Today’s digital, data-fuelled economy means many businesses are struggling to extract the right level of insight to inform their operations and decision-making strategies. At the same time, the UK introduction of Open Banking and the Payment Services Directive 2 (PSD2), as well as the FCA’s consultation into creditworthiness, means the way in which decisions are made, or should be made, is changing significantly.
Many are assessing whether open data has the potential to change lending processes. These factors mean lenders need to think and apply methods differently. The Experian DataLab set out to solve this challenge.
What is the scale of the problem?
The future of banking: shifting demographics and regulations
Shifting demographics, such as the rise of the Millennial, plus emerging regulations including Open Banking, PSD2 and the General Data Protection Regulation (GDPR – the Data Protection Bill), are impacting lenders according to our research. The rise of digital, plus new technology, such as Blockchain, are also causing disruption and causing many to play catch up.
Many believe banks have undergone a huge transformation already. But true digital banking will mean instant switching, instant applications, greater transparency and much more personalised experiences. It’s when we’ve achieved this that we’ll see the true extent of the transformation.
A data-driven future
Businesses today, particularly established players, hold a huge amount of data. Equally, new entrants will likely overstore data without the right architecture in place. APIs have supported the speed of data in and out of businesses, while Open Banking means organisations’ consumption of data will only increase over the next decade.
Digitising banking
Digital is moving at such a rate that many are struggling to keep up. Many banks have made headway in the front layer via portals or apps. As this is the layer the customer sees this approach appears logical; in reality the other layers in the system must be able to support it.

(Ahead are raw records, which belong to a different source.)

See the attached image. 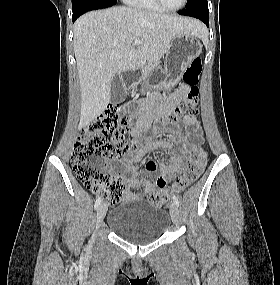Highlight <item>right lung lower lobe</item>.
Masks as SVG:
<instances>
[{
    "instance_id": "right-lung-lower-lobe-1",
    "label": "right lung lower lobe",
    "mask_w": 280,
    "mask_h": 285,
    "mask_svg": "<svg viewBox=\"0 0 280 285\" xmlns=\"http://www.w3.org/2000/svg\"><path fill=\"white\" fill-rule=\"evenodd\" d=\"M110 6H113V5L94 6V7H91V8H86V9L79 10L77 12H73L72 20L74 22L80 15H82L83 13H85L87 11L95 10V9H101V8H106V7H110Z\"/></svg>"
}]
</instances>
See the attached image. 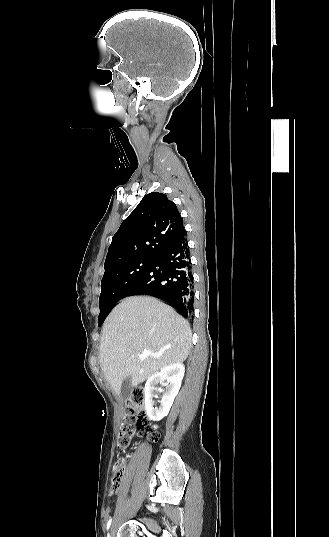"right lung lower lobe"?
Here are the masks:
<instances>
[{
    "instance_id": "right-lung-lower-lobe-1",
    "label": "right lung lower lobe",
    "mask_w": 329,
    "mask_h": 537,
    "mask_svg": "<svg viewBox=\"0 0 329 537\" xmlns=\"http://www.w3.org/2000/svg\"><path fill=\"white\" fill-rule=\"evenodd\" d=\"M185 232L153 257L150 265L125 294L160 298L184 316L191 318L194 287L190 252Z\"/></svg>"
}]
</instances>
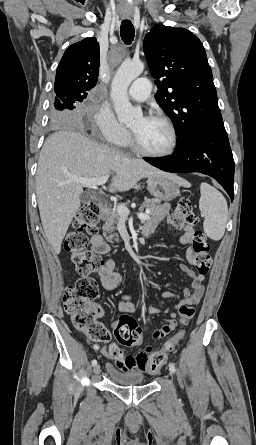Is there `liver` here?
Instances as JSON below:
<instances>
[{
  "instance_id": "6515ba94",
  "label": "liver",
  "mask_w": 256,
  "mask_h": 445,
  "mask_svg": "<svg viewBox=\"0 0 256 445\" xmlns=\"http://www.w3.org/2000/svg\"><path fill=\"white\" fill-rule=\"evenodd\" d=\"M110 175L111 192L128 191L142 178L154 176H170L178 184L185 185L179 177L100 145L80 132L70 129L53 133L40 152L36 193L42 226L56 254L60 253L63 238L80 207L83 185L71 181V178Z\"/></svg>"
}]
</instances>
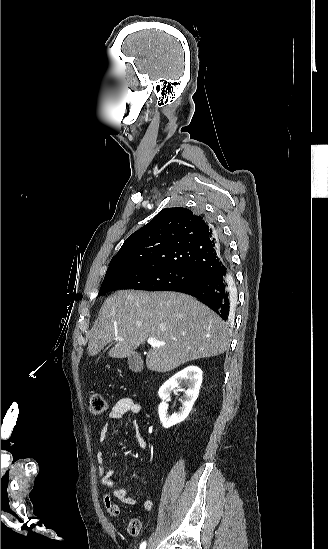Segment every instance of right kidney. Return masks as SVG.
<instances>
[{
	"label": "right kidney",
	"mask_w": 328,
	"mask_h": 549,
	"mask_svg": "<svg viewBox=\"0 0 328 549\" xmlns=\"http://www.w3.org/2000/svg\"><path fill=\"white\" fill-rule=\"evenodd\" d=\"M179 383H185V385H187L188 387L187 391H185L186 397L184 401H182V411H180V413H174V415L168 417L167 401H170V393L171 391H173V389L179 387ZM201 383V369H199V367H194V365H190V367H186V369H183V371H179V373L173 375L171 379H168V381H166V383H164V385L160 387L158 395L160 399H162V403H160L158 407V413L160 421L162 423V427H164V429H169V427H173V425L181 423V421H184V419L188 417L194 405V401H196L199 395ZM181 391H184V389H181Z\"/></svg>",
	"instance_id": "1"
}]
</instances>
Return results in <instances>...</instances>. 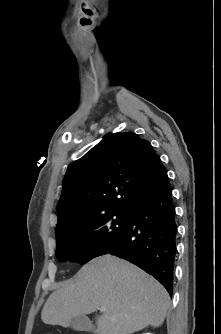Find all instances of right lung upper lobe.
I'll return each mask as SVG.
<instances>
[{
	"label": "right lung upper lobe",
	"mask_w": 221,
	"mask_h": 334,
	"mask_svg": "<svg viewBox=\"0 0 221 334\" xmlns=\"http://www.w3.org/2000/svg\"><path fill=\"white\" fill-rule=\"evenodd\" d=\"M167 178L148 141L133 132L106 135L66 171L56 237L77 223L106 213H129Z\"/></svg>",
	"instance_id": "right-lung-upper-lobe-1"
}]
</instances>
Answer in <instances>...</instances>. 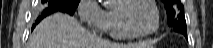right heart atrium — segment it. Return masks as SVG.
I'll return each instance as SVG.
<instances>
[{"label":"right heart atrium","instance_id":"1","mask_svg":"<svg viewBox=\"0 0 213 48\" xmlns=\"http://www.w3.org/2000/svg\"><path fill=\"white\" fill-rule=\"evenodd\" d=\"M78 14L83 23L96 33L106 32L108 14L96 0H82L78 5Z\"/></svg>","mask_w":213,"mask_h":48}]
</instances>
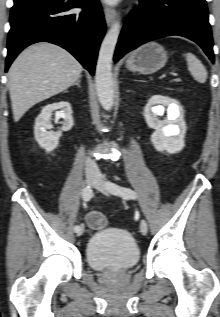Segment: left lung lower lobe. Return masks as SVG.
Listing matches in <instances>:
<instances>
[{
	"label": "left lung lower lobe",
	"mask_w": 220,
	"mask_h": 317,
	"mask_svg": "<svg viewBox=\"0 0 220 317\" xmlns=\"http://www.w3.org/2000/svg\"><path fill=\"white\" fill-rule=\"evenodd\" d=\"M179 35L199 44L212 62L213 40L205 0H140L127 18L114 61L150 40Z\"/></svg>",
	"instance_id": "obj_1"
}]
</instances>
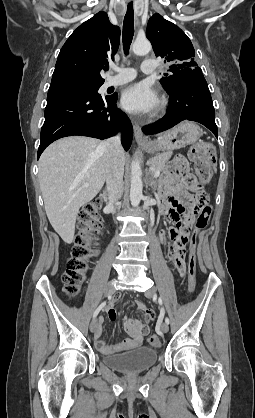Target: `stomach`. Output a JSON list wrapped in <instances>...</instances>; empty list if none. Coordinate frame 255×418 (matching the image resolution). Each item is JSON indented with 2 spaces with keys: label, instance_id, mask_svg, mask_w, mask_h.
Segmentation results:
<instances>
[{
  "label": "stomach",
  "instance_id": "obj_1",
  "mask_svg": "<svg viewBox=\"0 0 255 418\" xmlns=\"http://www.w3.org/2000/svg\"><path fill=\"white\" fill-rule=\"evenodd\" d=\"M200 135V129L196 124L184 122L163 133L157 140L143 144V149L150 154L158 151L171 152L196 142Z\"/></svg>",
  "mask_w": 255,
  "mask_h": 418
}]
</instances>
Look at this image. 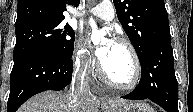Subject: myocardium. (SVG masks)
Masks as SVG:
<instances>
[{"instance_id": "myocardium-1", "label": "myocardium", "mask_w": 193, "mask_h": 112, "mask_svg": "<svg viewBox=\"0 0 193 112\" xmlns=\"http://www.w3.org/2000/svg\"><path fill=\"white\" fill-rule=\"evenodd\" d=\"M114 42L123 44L129 50L130 55H131L132 60H133V67H134L133 77L130 80V82H128L126 84L116 83L106 75V73L104 72L101 64L98 67V74H99L100 78L107 85H109L110 87H112L114 89H117V90H120V91L133 90L139 84L140 79H141V74H142V68H141V62H140V59H139V55H138L134 45L128 39L123 38V37H116V38H114Z\"/></svg>"}]
</instances>
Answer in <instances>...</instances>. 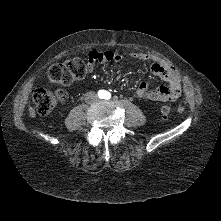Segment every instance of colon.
<instances>
[{"mask_svg":"<svg viewBox=\"0 0 221 221\" xmlns=\"http://www.w3.org/2000/svg\"><path fill=\"white\" fill-rule=\"evenodd\" d=\"M89 71V66L80 58H73L61 64H55L48 69L47 77L50 82L67 85L75 80L83 78ZM66 98L63 90H51L46 87L38 88L33 93V101L37 111L40 114L49 113L60 101ZM172 108L169 105H163L160 113L167 116Z\"/></svg>","mask_w":221,"mask_h":221,"instance_id":"colon-1","label":"colon"}]
</instances>
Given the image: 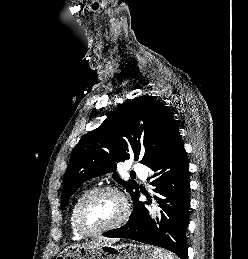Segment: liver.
<instances>
[{"label": "liver", "instance_id": "1", "mask_svg": "<svg viewBox=\"0 0 248 259\" xmlns=\"http://www.w3.org/2000/svg\"><path fill=\"white\" fill-rule=\"evenodd\" d=\"M117 241H118L117 238L100 237V238H97L96 240L90 241L88 243L79 244V245H76V246L92 248V247L104 245V244H113Z\"/></svg>", "mask_w": 248, "mask_h": 259}]
</instances>
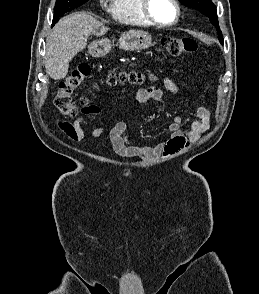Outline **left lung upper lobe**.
Here are the masks:
<instances>
[{"label":"left lung upper lobe","mask_w":259,"mask_h":294,"mask_svg":"<svg viewBox=\"0 0 259 294\" xmlns=\"http://www.w3.org/2000/svg\"><path fill=\"white\" fill-rule=\"evenodd\" d=\"M183 5L199 10L204 15L208 16L211 23L217 28L218 39L223 44V36L218 25L217 10L211 0H179Z\"/></svg>","instance_id":"left-lung-upper-lobe-1"}]
</instances>
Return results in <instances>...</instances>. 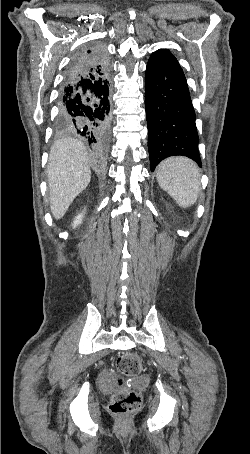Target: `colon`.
I'll return each mask as SVG.
<instances>
[{
	"label": "colon",
	"instance_id": "colon-1",
	"mask_svg": "<svg viewBox=\"0 0 250 454\" xmlns=\"http://www.w3.org/2000/svg\"><path fill=\"white\" fill-rule=\"evenodd\" d=\"M116 385L118 390L112 395L109 410L117 416H124L137 409L141 396L127 385V379L139 375L144 369L142 358L134 352H126L116 360Z\"/></svg>",
	"mask_w": 250,
	"mask_h": 454
}]
</instances>
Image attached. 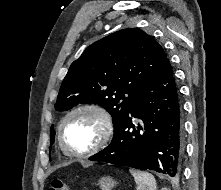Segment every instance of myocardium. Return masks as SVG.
<instances>
[{
	"instance_id": "1",
	"label": "myocardium",
	"mask_w": 221,
	"mask_h": 190,
	"mask_svg": "<svg viewBox=\"0 0 221 190\" xmlns=\"http://www.w3.org/2000/svg\"><path fill=\"white\" fill-rule=\"evenodd\" d=\"M84 111L94 113L99 118L101 124V130L99 137L93 146H91L90 148L84 151H76L69 148L65 144L63 139V128L70 117H72L73 115L79 112H84ZM113 132H114V121L110 112L100 104L84 103L69 110L61 119L58 126V141L62 150L66 154L74 157H86L103 149L111 139Z\"/></svg>"
}]
</instances>
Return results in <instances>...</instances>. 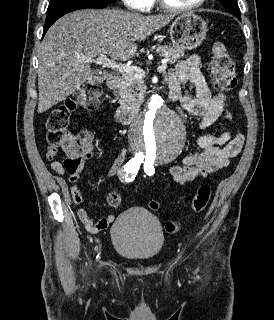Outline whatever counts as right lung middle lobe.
<instances>
[{
    "label": "right lung middle lobe",
    "mask_w": 274,
    "mask_h": 320,
    "mask_svg": "<svg viewBox=\"0 0 274 320\" xmlns=\"http://www.w3.org/2000/svg\"><path fill=\"white\" fill-rule=\"evenodd\" d=\"M116 0H50L47 14L55 12L57 10L76 6V5H83V4H92V3H113Z\"/></svg>",
    "instance_id": "dd1d6c3e"
}]
</instances>
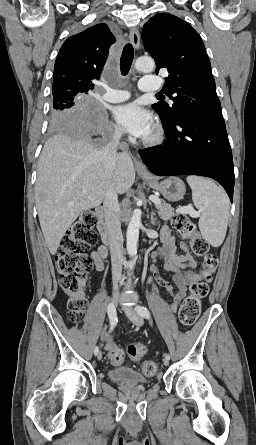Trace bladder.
I'll use <instances>...</instances> for the list:
<instances>
[{
	"instance_id": "obj_1",
	"label": "bladder",
	"mask_w": 256,
	"mask_h": 445,
	"mask_svg": "<svg viewBox=\"0 0 256 445\" xmlns=\"http://www.w3.org/2000/svg\"><path fill=\"white\" fill-rule=\"evenodd\" d=\"M107 375L113 383L125 386L148 385L150 383V379L128 366L112 368L108 370Z\"/></svg>"
}]
</instances>
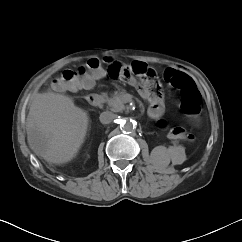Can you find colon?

Digital means real time and advanced. If an appropriate architecture is built, systems and services will keep pace with expectations and, more importantly, be sustainable. This would move us to a place where banking and financial services become systemic in leading the evolution, and defining the revolution too. That will require not only a digital interface, but also the ability to maintain pace and be one step ahead. Self-learning will be essential.
The DataLabs challenge
We were challenged to find a solution whereby banks and other financial service providers could maximise data – specifically Open Banking data and transactional data sharing – to better inform decisions. That could mean credit application decisions or deciding which products best suit which customers throughout the lifetime. However, in its raw state, transactional data just adds more complexity.
It was immediately evident that the ability to categorise the data would be essential. Categories that correlated to actual spending and income patterns – such as utility bills, or recreational spending – would make the data much more meaningful.
The strategy of approach
We created a strategy using a small set of test data and gained enough evidence that our approach would scale up for larger datasets.
We planned to use machine learning to group expenses, reducing the overall flow of data and creating meaningful and usable categories that gave insight into financial behaviours. This informed the taxonomy we used. (Taxonomy is the categories we use within the system to group income and expenses based on a common factor in the transaction)
We intended to use the data to give a granular depth of information into customer behaviours, meaning the taxonomy required a certain level of granularity. Here we needed to ensure the level of detail presented back was enough to give the required insights.
Connecting the data was also important. As well as matching the data with our own, we combined it, updated it, completed it where needed, and created a single customer view. We then enhanced it by categorising through similarities aligning it with a clear taxonomy.
From here, we created Trusso, which is a categorisation engine that is built using machine learning which can categorise bank account data into categories. Read more about it here
The outcomes and conclusion
The potential and business value for categorisation through Trusso is enormous – especially in the context of customer churn, retention or cross selling.
Very soon banks, and every business, will need to compete in a real time environment to a much more sophisticated level. This means moving to a place where they can decide, in seconds, whether to offer a loan and what type of loan it should be. This is a massive change from where the market is today.
Machine learning is often deemed as a black box, offering quick and easy solutions to those who know little or nothing of the inner workings. So while the results are transformational, we believe they should be applied with discretion. Machine learning offers a much more granular approach for the cases which require more accuracy than classical models. However, where classical models suffice, we would advocate these be used in place of machine learning of this kind.
We are in a data insight environment where we are not only catching up with society, but trying to innovate, balance risk and reward, and compete too. This is a huge opportunity and can be achieved through implementing the right advanced analytics framework and tools.
The concept of machine learning and artificial intelligence has long been a trend, but this trend is not going away. In fact, it’s a solution that responds to a trend, offering an opportunity to accelerate business models and, ultimately, better serve businesses and communities and reduce unnecessary risk.